This application claims the priority benefit of Taiwan application serial no. 112116738, filed on May 5, 2023. The entirety of the above-mentioned patent application is hereby incorporated by reference herein and made a part of this specification.
This disclosure relates to a sound signal processing, and more particularly, to an audio parameter optimizing method and a computing apparatus related to audio parameters.
After a mobile apparatus is connected to a smart speaker set, audio signals may be transmitted to a smart speaker. After the smart speaker decodes the audio signals and performs a sound effect processing, music may be played.
It is worth noting that audio adjustment of an audio system usually focuses on a part of the sound that a user wants to enhance. However, different audio sources may have different sound characteristics. Therefore, a single audio adjustment is not suitable for all the audio signals.
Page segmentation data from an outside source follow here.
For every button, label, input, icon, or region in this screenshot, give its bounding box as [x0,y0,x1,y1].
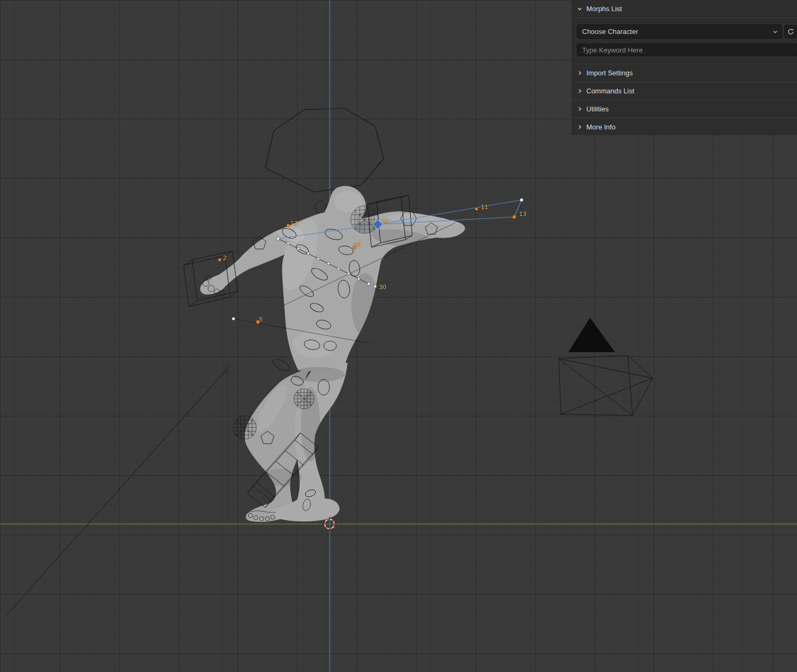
section-label: Import Settings [586,69,633,77]
chevron-right-icon [577,88,583,94]
panel-section-commands-list[interactable]: Commands List [573,82,797,100]
choose-character-dropdown[interactable]: Choose Character [577,24,782,39]
section-label: Morphs List [586,5,622,13]
empty-axes-marker [220,362,233,376]
section-label: Utilities [586,105,609,113]
chevron-right-icon [577,70,583,76]
morphs-list-content: Choose Character [573,18,797,64]
panel-section-utilities[interactable]: Utilities [573,100,797,118]
refresh-button[interactable] [784,25,797,38]
chevron-right-icon [577,124,583,130]
refresh-icon [787,28,794,35]
figure-model[interactable] [200,186,465,522]
empty-objects-right [559,318,653,415]
dropdown-value: Choose Character [582,28,638,36]
panel-section-morphs-list[interactable]: Morphs List [573,0,797,18]
sidebar-panel: Morphs List Choose Character [572,0,797,135]
chevron-down-icon [773,29,778,34]
chevron-down-icon [577,6,583,12]
constraint-line [6,367,229,615]
section-label: Commands List [586,87,634,95]
keyword-input[interactable] [577,43,797,56]
panel-section-import-settings[interactable]: Import Settings [573,64,797,82]
section-label: More Info [586,123,616,131]
octagon-empty [265,108,384,192]
app-window: 11131746234305 Morphs List Choose Charac… [0,0,797,672]
panel-section-more-info[interactable]: More Info [573,118,797,135]
chevron-right-icon [577,106,583,112]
An embodiment of the disclosure provides an audio parameter optimizing method and a computing apparatus related to audio parameters, and provides the proper audio parameters.
An audio parameter optimizing method in the embodiment of the disclosure includes (but is not limited to) the following. A sound signal is divided into multiple sound frames in a time domain. A wide dynamic range compression (WDRC) parameter corresponding to the sound signal is adjusted according to a maximum root mean square (RMS) and an average root mean square of the sound frames. An output power corresponding to an input power between the maximum root mean square and the average root mean square in the wide dynamic range compression parameter is increased.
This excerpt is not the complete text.